In the last quarter of 2012, the macroeconomic situation was shaped by two major factors that has led to these current events. (CEB 2013) The two major problems is politics in particular, the debt ceiling and the fiscal cliff. The economic growth at the end of 2012 was -0.1 percent, which, “demonstrates the limitation of monetary policy in shielding the economy from short-run exogenous shocks” (CEB 2013). Even though the growth in 2012 had slowed down 1 percent, the economy has been improving since the downward slope in the economy. The U.S economy is currently not experiencing an inflation, and the major concerns over the economy falling into a slowdown is not a big factor on consumers and economists minds. The economy has been steadily improving.
The current macroeconomic situation in the United States is moderately up and down. Now with the government shut down, many in the economic community are reacting to the repercussions that this shutdown will have on the U.S economy. A possible slowdown in consumer consumption, spending, international trade, and the impact on the employees, military, and employees that were sent on furloughs. Other impacts include, the housing market that has been making a comeback, will slow down as mortgage loans are out on hold that effects condo purchases, new housing products, single family homes, and homeowners (Ausick, 2013). Looking at the economy inflation is not a real threat. Unemployment is not extremely high as it was in the past years, but it is also not the ideal number where experts or the public would like it to be. At a rate of approximately 7.6 percent it still needs to be improved on. While breaking it down further into different demographics that suffers are usually minorities and the youth whose unemployment rates are higher. The economy is still slowly recovering, which makes unemployment a real problem, there are over 12 million Americans still without jobs, and the jobs market is slowly adding jobs that are not low wage. The country is not in a recession, which would be evident in the past two quarters if the economic growth was declining. That is not the case for the U.S economy which for the past two quarters has experienced GDP growth at 2.5 percent. According to Trading Economics, the rise in GDP is due in part to the, “..upturns in exports and in nonresidential fixed investment, a smaller decrease in federal government spending, and an upturns in state and local government spending that were partly offset by an acceleration in imports and deceleration in private inventory investment and in personal consumption expenditure” (Trading Economics 2013)
Due to the instability in Europe, and the slow rate of growth it is easy for the United States to slip back into a recession which could be impact the unemployment rate, and consumer consumption negatively. The cause for inflation is usually caused by too much economic activity and low unemployment. Within the economy at this moment it is not a problem.

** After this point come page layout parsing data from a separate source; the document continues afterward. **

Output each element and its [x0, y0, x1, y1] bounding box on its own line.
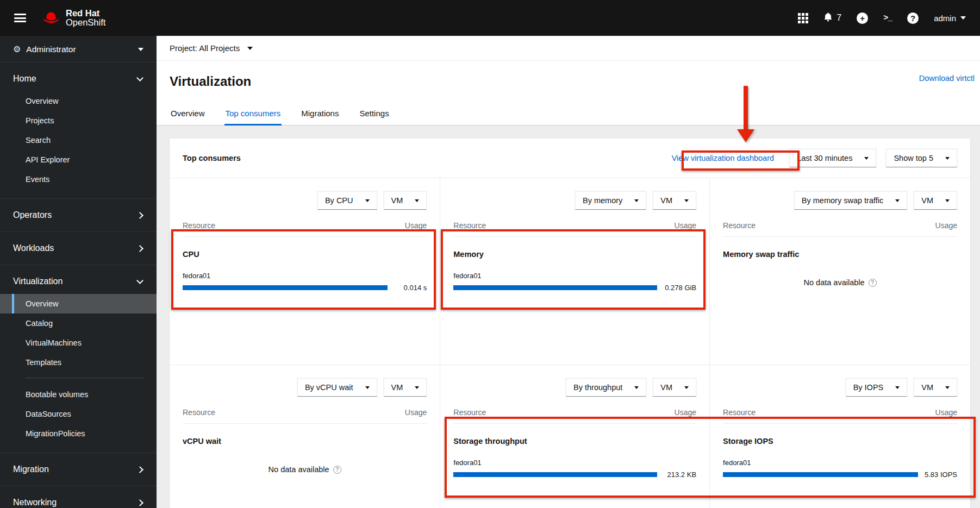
tab-overview[interactable]: Overview [170, 103, 206, 125]
scope-select[interactable]: VM [653, 378, 696, 397]
show-top-value: Show top 5 [894, 154, 933, 162]
menu-toggle-icon[interactable] [14, 14, 26, 22]
chevron-down-icon [945, 157, 950, 160]
scope-select-value: VM [921, 383, 933, 392]
panel-controls: By memory swap trafficVM [723, 191, 957, 210]
metric-select-value: By CPU [325, 196, 353, 205]
usage-value: 0.278 GiB [663, 284, 696, 292]
time-range-select[interactable]: Last 30 minutes [789, 149, 876, 167]
consumer-row: fedora010.278 GiB [453, 272, 696, 292]
scope-select-value: VM [660, 383, 672, 392]
chevron-down-icon [415, 199, 419, 202]
scope-select[interactable]: VM [384, 378, 427, 397]
sidebar-item-migrationpolicies[interactable]: MigrationPolicies [0, 424, 157, 443]
no-data-message: No data available? [723, 278, 957, 287]
sidebar-group-migration[interactable]: Migration [0, 457, 157, 482]
consumer-panel-storage-throughput: By throughputVMResourceUsageStorage thro… [440, 365, 709, 508]
metric-select[interactable]: By IOPS [846, 378, 908, 397]
show-top-select[interactable]: Show top 5 [886, 149, 957, 167]
terminal-icon[interactable]: >_ [883, 14, 892, 23]
panel-title: CPU [183, 250, 427, 259]
resource-name: fedora01 [723, 459, 957, 467]
metric-select[interactable]: By CPU [317, 191, 377, 210]
sidebar-item-catalog[interactable]: Catalog [0, 313, 157, 333]
sidebar-group-networking[interactable]: Networking [0, 490, 157, 508]
no-data-text: No data available [804, 278, 865, 287]
add-icon[interactable]: + [857, 12, 868, 24]
app-launcher-icon[interactable] [798, 13, 808, 23]
sidebar-group-virtualization[interactable]: Virtualization [0, 269, 157, 294]
view-virtualization-dashboard-button[interactable]: View virtualization dashboard [666, 150, 779, 166]
notifications-button[interactable]: 7 [823, 12, 841, 24]
consumer-row: fedora015.83 IOPS [723, 459, 957, 479]
help-circle-icon[interactable]: ? [907, 12, 919, 24]
sidebar-item-bootable-volumes[interactable]: Bootable volumes [0, 385, 157, 404]
resource-name: fedora01 [453, 272, 696, 280]
metric-select[interactable]: By throughput [566, 378, 646, 397]
help-tooltip-icon[interactable]: ? [333, 466, 341, 474]
user-menu[interactable]: admin [934, 14, 966, 23]
project-bar: Project: All Projects [157, 36, 980, 61]
panel-title: Memory [453, 250, 696, 259]
brand-logo[interactable]: Red Hat OpenShift [41, 9, 105, 28]
scope-select[interactable]: VM [914, 191, 957, 210]
no-data-message: No data available? [183, 465, 427, 474]
tab-top-consumers[interactable]: Top consumers [224, 103, 282, 125]
sidebar-section-workloads: Workloads [0, 232, 157, 265]
tab-settings[interactable]: Settings [358, 103, 390, 125]
sidebar-group-workloads[interactable]: Workloads [0, 236, 157, 261]
scope-select[interactable]: VM [914, 378, 957, 397]
sidebar-item-search[interactable]: Search [0, 130, 157, 150]
chevron-down-icon [864, 157, 869, 160]
sidebar-section-home: HomeOverviewProjectsSearchAPI ExplorerEv… [0, 62, 157, 199]
scope-select-value: VM [391, 383, 403, 392]
chevron-down-icon [634, 386, 639, 389]
panel-controls: By CPUVM [183, 191, 427, 210]
tab-migrations[interactable]: Migrations [300, 103, 340, 125]
sidebar-item-overview[interactable]: Overview [0, 91, 157, 111]
metric-select-value: By memory swap traffic [802, 196, 883, 205]
sidebar-group-label: Networking [13, 498, 57, 507]
panel-column-headers: ResourceUsage [453, 397, 696, 424]
usage-column-header: Usage [935, 221, 957, 230]
metric-select[interactable]: By memory [575, 191, 646, 210]
panel-body: CPUfedora010.014 s [183, 237, 427, 292]
masthead: Red Hat OpenShift 7 + >_ ? admin [0, 0, 980, 36]
top-consumers-card: Top consumers View virtualization dashbo… [170, 139, 970, 508]
username: admin [934, 14, 956, 23]
sidebar-section-networking: Networking [0, 486, 157, 508]
sidebar-item-templates[interactable]: Templates [0, 353, 157, 372]
perspective-switcher[interactable]: ⚙ Administrator [0, 36, 157, 62]
metric-select[interactable]: By vCPU wait [297, 378, 377, 397]
scope-select[interactable]: VM [384, 191, 427, 210]
sidebar-group-operators[interactable]: Operators [0, 203, 157, 228]
brand-line1: Red Hat [66, 9, 105, 18]
sidebar-group-label: Workloads [13, 243, 54, 253]
resource-name: fedora01 [453, 459, 696, 467]
consumer-row: fedora01213.2 KB [453, 459, 696, 479]
metric-select-value: By throughput [573, 383, 622, 392]
scope-select[interactable]: VM [653, 191, 696, 210]
usage-column-header: Usage [405, 221, 427, 230]
scope-select-value: VM [660, 196, 672, 205]
chevron-right-icon [136, 245, 143, 252]
chevron-down-icon [365, 386, 370, 389]
download-virtctl-link[interactable]: Download virtctl [919, 74, 975, 83]
help-tooltip-icon[interactable]: ? [869, 279, 877, 287]
sidebar-item-projects[interactable]: Projects [0, 111, 157, 130]
sidebar-group-home[interactable]: Home [0, 66, 157, 91]
sidebar-group-label: Operators [13, 210, 52, 220]
sidebar-item-datasources[interactable]: DataSources [0, 404, 157, 424]
sidebar-item-api-explorer[interactable]: API Explorer [0, 150, 157, 170]
usage-bar-line: 0.014 s [183, 284, 427, 292]
metric-select[interactable]: By memory swap traffic [794, 191, 907, 210]
sidebar-item-overview[interactable]: Overview [0, 294, 157, 313]
sidebar-section-operators: Operators [0, 199, 157, 232]
usage-column-header: Usage [405, 408, 427, 417]
sidebar-item-events[interactable]: Events [0, 170, 157, 189]
sidebar-item-virtualmachines[interactable]: VirtualMachines [0, 333, 157, 353]
consumer-panel-memory: By memoryVMResourceUsageMemoryfedora010.… [440, 178, 709, 365]
project-selector[interactable]: Project: All Projects [170, 43, 253, 53]
panel-body: Memoryfedora010.278 GiB [453, 237, 696, 292]
metric-select-value: By vCPU wait [305, 383, 353, 392]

The current macroeconomic situation in the economy is not dire. The concerns of inflation and a recession while warranted is not a problem. Unemployment is still a problem with over 12 million people still out of work, a shutdown at this time is not ideal, and the number could potentially rise if the politicians are not able to come into agreement about the federal budget for 2014, that has impact on the economy that depends on federal spending. According to Ausick, market research has shown that an estimated $160 million a day is leaching from the U.S’s $15.7 trillion economy. (Ausick 2013). The GDP is expected to continue to grow thanks to exports, real personal consumption, and in the long run positive boosts in economy from energy and international investments. The short run sees fluxes in the economy due to the monetary policy, housing recovering, and the negatively from the rising healthcare costs, and the debt ceiling which uncertainty hurts hiring, investments, and the economy.